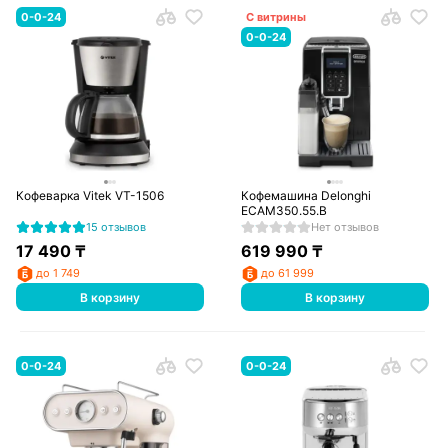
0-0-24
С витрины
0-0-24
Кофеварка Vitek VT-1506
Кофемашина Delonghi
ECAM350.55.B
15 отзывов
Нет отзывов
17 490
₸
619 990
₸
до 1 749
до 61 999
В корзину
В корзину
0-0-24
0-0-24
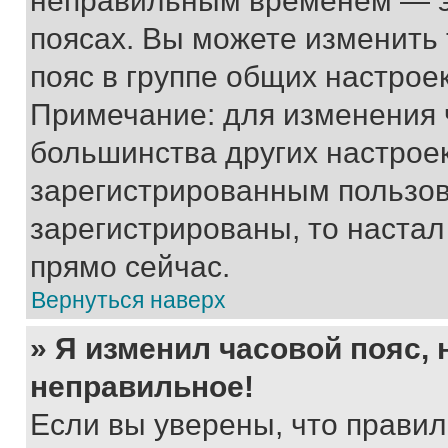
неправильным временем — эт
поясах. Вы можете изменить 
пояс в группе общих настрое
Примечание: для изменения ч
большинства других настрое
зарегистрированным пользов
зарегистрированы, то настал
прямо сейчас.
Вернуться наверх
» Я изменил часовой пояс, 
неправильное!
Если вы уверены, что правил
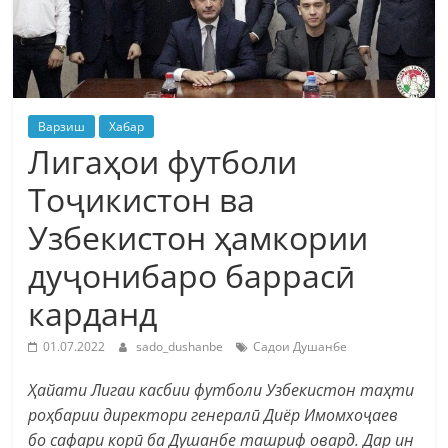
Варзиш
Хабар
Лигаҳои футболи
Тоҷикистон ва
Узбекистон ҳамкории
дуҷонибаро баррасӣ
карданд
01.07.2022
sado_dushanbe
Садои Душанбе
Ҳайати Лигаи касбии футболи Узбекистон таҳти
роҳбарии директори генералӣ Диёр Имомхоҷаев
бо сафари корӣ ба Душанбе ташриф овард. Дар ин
* * *
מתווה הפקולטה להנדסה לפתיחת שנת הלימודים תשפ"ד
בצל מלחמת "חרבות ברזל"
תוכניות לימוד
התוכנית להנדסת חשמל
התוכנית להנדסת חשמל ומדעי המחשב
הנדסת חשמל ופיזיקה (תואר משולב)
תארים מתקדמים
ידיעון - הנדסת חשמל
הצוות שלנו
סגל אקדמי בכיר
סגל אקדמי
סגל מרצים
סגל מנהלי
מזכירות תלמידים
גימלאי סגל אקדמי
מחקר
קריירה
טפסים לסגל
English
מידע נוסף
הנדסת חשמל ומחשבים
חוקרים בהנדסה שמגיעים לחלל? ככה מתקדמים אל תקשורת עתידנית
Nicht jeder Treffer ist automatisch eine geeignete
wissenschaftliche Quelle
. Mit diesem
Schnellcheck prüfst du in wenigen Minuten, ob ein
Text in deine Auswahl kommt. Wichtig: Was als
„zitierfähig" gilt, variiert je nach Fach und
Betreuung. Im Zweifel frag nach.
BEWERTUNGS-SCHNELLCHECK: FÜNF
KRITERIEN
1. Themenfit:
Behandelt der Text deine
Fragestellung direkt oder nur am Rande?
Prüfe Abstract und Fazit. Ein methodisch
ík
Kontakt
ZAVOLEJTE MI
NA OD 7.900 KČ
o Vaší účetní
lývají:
--
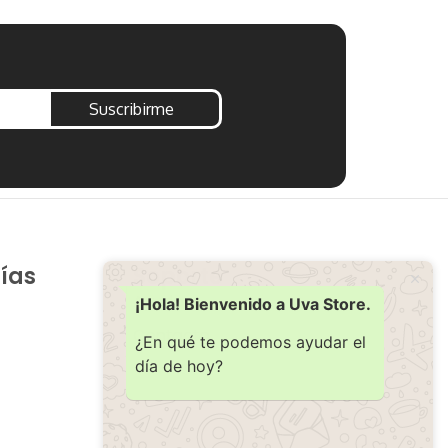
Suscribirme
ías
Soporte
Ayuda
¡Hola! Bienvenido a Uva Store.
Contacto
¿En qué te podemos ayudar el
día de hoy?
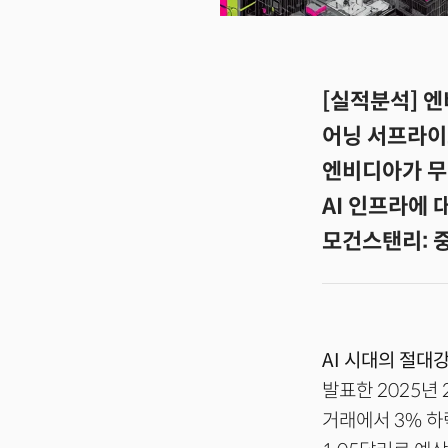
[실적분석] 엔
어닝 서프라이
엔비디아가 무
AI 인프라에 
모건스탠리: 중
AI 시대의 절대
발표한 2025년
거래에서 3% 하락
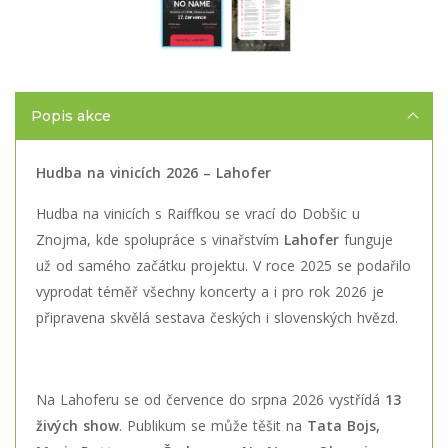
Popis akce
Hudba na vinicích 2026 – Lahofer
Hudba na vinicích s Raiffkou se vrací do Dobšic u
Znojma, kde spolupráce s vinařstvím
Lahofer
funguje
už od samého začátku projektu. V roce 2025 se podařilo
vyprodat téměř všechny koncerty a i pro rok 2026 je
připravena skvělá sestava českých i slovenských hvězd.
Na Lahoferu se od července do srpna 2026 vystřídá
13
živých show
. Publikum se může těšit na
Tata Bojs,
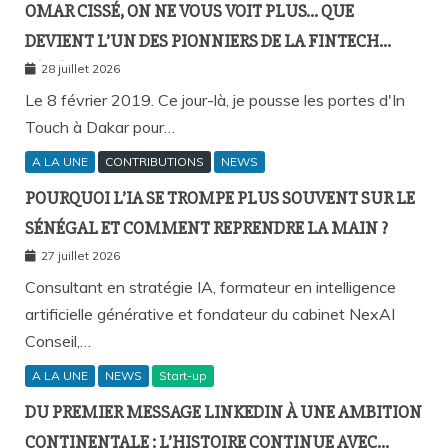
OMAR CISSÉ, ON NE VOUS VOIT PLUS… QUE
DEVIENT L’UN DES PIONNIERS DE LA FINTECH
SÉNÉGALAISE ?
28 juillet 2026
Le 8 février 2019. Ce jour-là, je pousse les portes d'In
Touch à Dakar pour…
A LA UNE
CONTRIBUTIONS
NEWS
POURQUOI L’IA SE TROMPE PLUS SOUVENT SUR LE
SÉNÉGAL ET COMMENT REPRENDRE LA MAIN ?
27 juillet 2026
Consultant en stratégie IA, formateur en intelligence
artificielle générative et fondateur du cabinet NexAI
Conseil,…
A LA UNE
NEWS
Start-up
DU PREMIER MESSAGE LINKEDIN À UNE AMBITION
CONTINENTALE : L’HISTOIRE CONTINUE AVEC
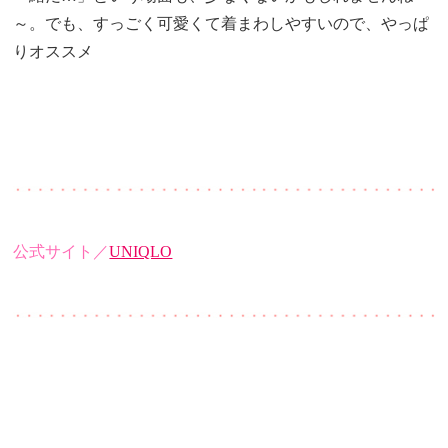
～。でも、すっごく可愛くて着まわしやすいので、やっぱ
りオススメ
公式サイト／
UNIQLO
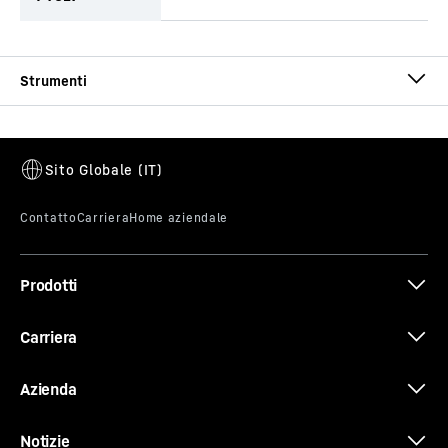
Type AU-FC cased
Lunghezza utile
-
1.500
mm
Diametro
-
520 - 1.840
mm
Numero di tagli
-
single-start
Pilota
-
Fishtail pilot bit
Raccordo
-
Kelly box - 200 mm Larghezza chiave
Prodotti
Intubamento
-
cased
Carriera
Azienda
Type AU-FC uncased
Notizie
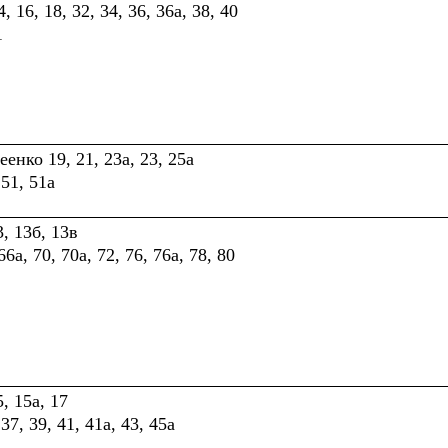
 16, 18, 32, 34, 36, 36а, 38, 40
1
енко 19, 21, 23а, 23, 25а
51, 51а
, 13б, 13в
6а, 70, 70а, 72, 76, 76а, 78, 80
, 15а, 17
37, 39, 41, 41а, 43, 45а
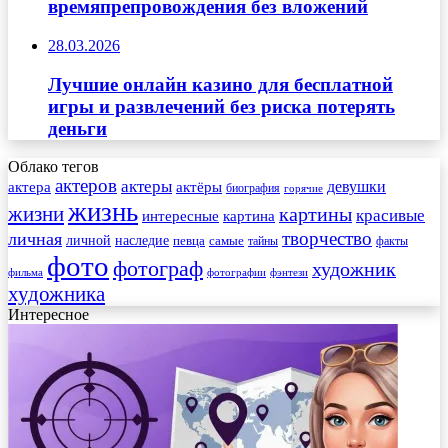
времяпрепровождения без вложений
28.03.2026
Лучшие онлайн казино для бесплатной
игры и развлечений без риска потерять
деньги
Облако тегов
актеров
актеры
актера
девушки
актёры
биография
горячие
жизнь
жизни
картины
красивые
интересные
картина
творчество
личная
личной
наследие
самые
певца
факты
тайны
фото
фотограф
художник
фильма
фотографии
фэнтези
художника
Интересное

* **TASK TO CARRY OUT**
The lines to copy are those in the records above containing the word "חשמל".

* **TASK RESPONSE**
התוכנית להנדסת חשמל
התוכנית להנדסת חשמל ומדעי המחשב
הנדסת חשמל ופיזיקה (תואר משולב)
ידיעון - הנדסת חשמל
הנדסת חשמל ומחשבים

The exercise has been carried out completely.